I lifted my hand, not quite a caress, and laid my palm over the pulse hammering beneath his jaw. “And love?” I asked. “Where does that fit in the ledger?”

His eyes closed. “Love was the price.”

Silence pooled, thick as the river fog. I became aware of individual sensations: the scrape of callus on his thumb as it circled the bare skin above my sash; the dampness where my own sweat gathered between my breasts; the faint tremble in my knees that threatened to spill me against him.

He spoke into the quiet. “I have no right to ask anything of you. But I will not lie again. I am bound to her, and to my brothers, until death or victory releases us. That truth is uglier than the lie you carried, but it is mine.”

I traced the line of his lower lip with my thumb, felt the hitch of his breath. “So you stand here offering me scraps—your body for a night, your name for nothing.”
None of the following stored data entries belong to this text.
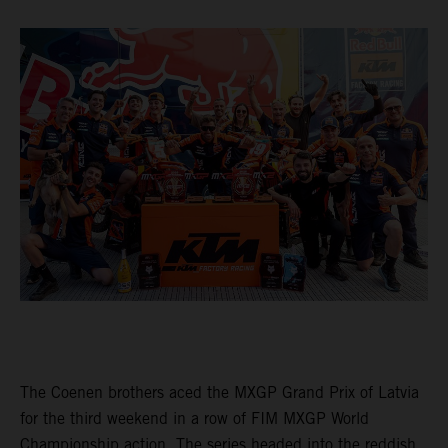
The Coenen brothers aced the MXGP Grand Prix of Latvia
for the third weekend in a row of FIM MXGP World
Championship action. The series headed into the reddish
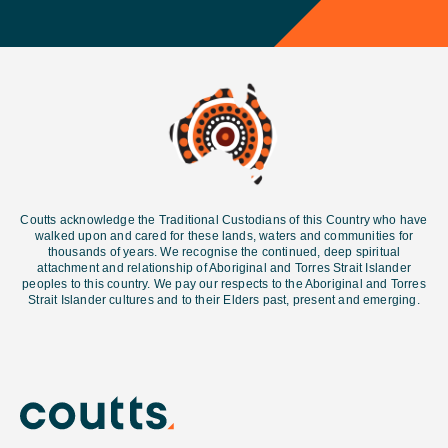
Coutts acknowledge the Traditional Custodians of this Country who have
walked upon and cared for these lands, waters and communities for
thousands of years. We recognise the continued, deep spiritual
attachment and relationship of Aboriginal and Torres Strait Islander
peoples to this country. We pay our respects to the Aboriginal and Torres
Strait Islander cultures and
to their Elders past, present and emerging.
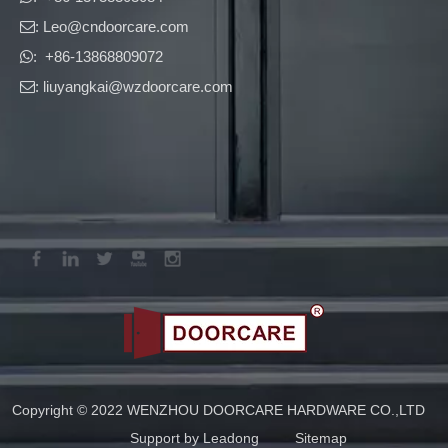
: Leo
@cndoorcare.com

: +86-13868809072

: liuyangkai@wzdoorcare.com

Copyright © 2022 WENZHOU DOORCARE HARDWARE CO.,LTD
Support by
Leadong
Sitemap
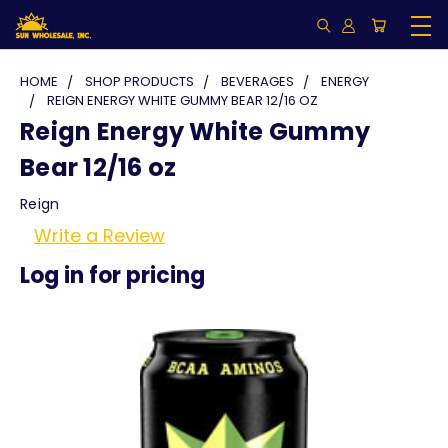
HOME
SHOP PRODUCTS
BEVERAGES
ENERGY
REIGN ENERGY WHITE GUMMY BEAR 12/16 OZ
Reign Energy White Gummy
Bear 12/16 oz
Reign
Write a Review
Log in for pricing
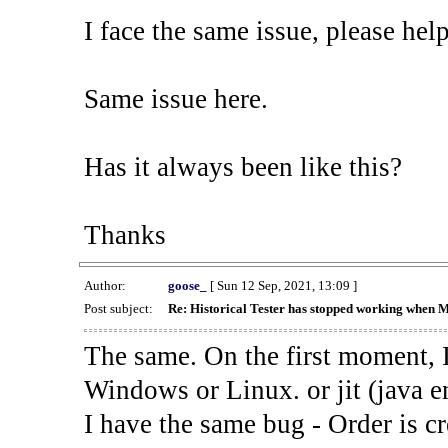
I face the same issue, please help
Same issue here.
Has it always been like this?
Thanks
Author:
goose_
[ Sun 12 Sep, 2021, 13:09 ]
Post subject:
Re: Historical Tester has stopped working when 
The same. On the first moment, I
Windows or Linux. or jit (java en
I have the same bug - Order is cr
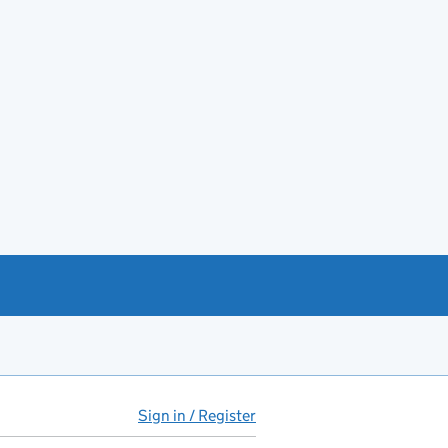
Sign in / Register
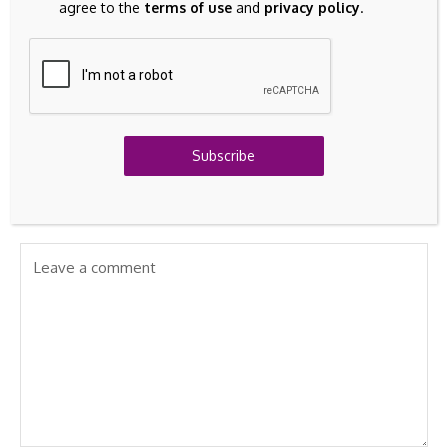
agree to the
terms of use
and
privacy policy
.
investment turns into
Disrupt the Food
Rs 4.86 lakh, check
Industry
key details -
Sovereign Gold Bond
matures today
Subscribe
Leave A Comment
Your email address will not be published.
Required fields are
marked
*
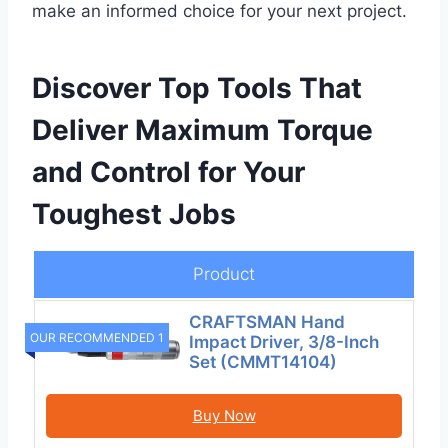
make an informed choice for your next project.
Discover Top Tools That
Deliver Maximum Torque
and Control for Your
Toughest Jobs
Product
CRAFTSMAN Hand
OUR RECOMMENDED 1
Impact Driver, 3/8-Inch
Set (CMMT14104)
Buy Now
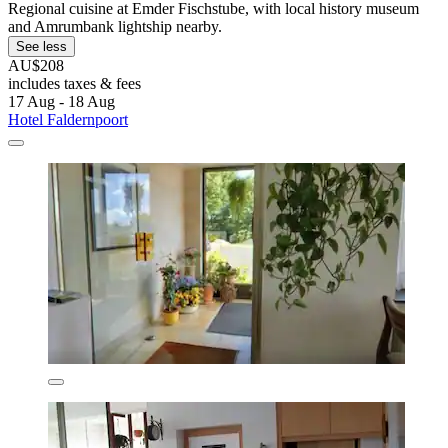
Regional cuisine at Emder Fischstube, with local history museum
and Amrumbank lightship nearby.
See less
AU$208
includes taxes & fees
17 Aug - 18 Aug
Hotel Faldernpoort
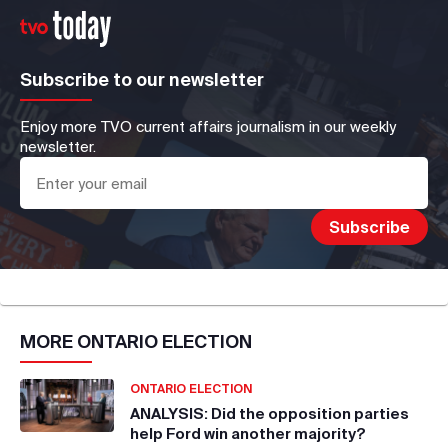
Subscribe to our newsletter
Enjoy more TVO current affairs journalism in our weekly
newsletter.
MORE
ONTARIO ELECTION
ONTARIO ELECTION
ANALYSIS: Did the opposition parties
help Ford win another majority?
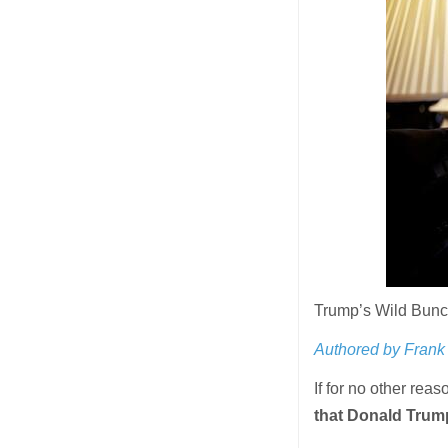
Trump’s Wild Bunc
Authored by Frank 
If for no other reas
that Donald Trum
“I offer you what I have left,” he said. “It is little, and it is yours.”

The confession settled over us like damp wool, heavy, clinging. I wanted to rage, to slap the stoic mask from his face, to force him to choose in front of every ancestor watching from the palace eaves. Instead I felt the old, familiar ache rise: the need to shield him, even from myself.

My hand slid from his jaw to the nape of his neck, fingers threading the sweat-damp hair. I tugged once, not gentle, until his mouth hovered a breath from mine. “Then give me what you have,” I whispered. “But know it will never be enough.”

His answer was a shudder that traveled through both our frames, a surrender without movement. We stayed like that, suspended, sharing air, the future pressing against our locked bodies like an arrow still waiting to be released.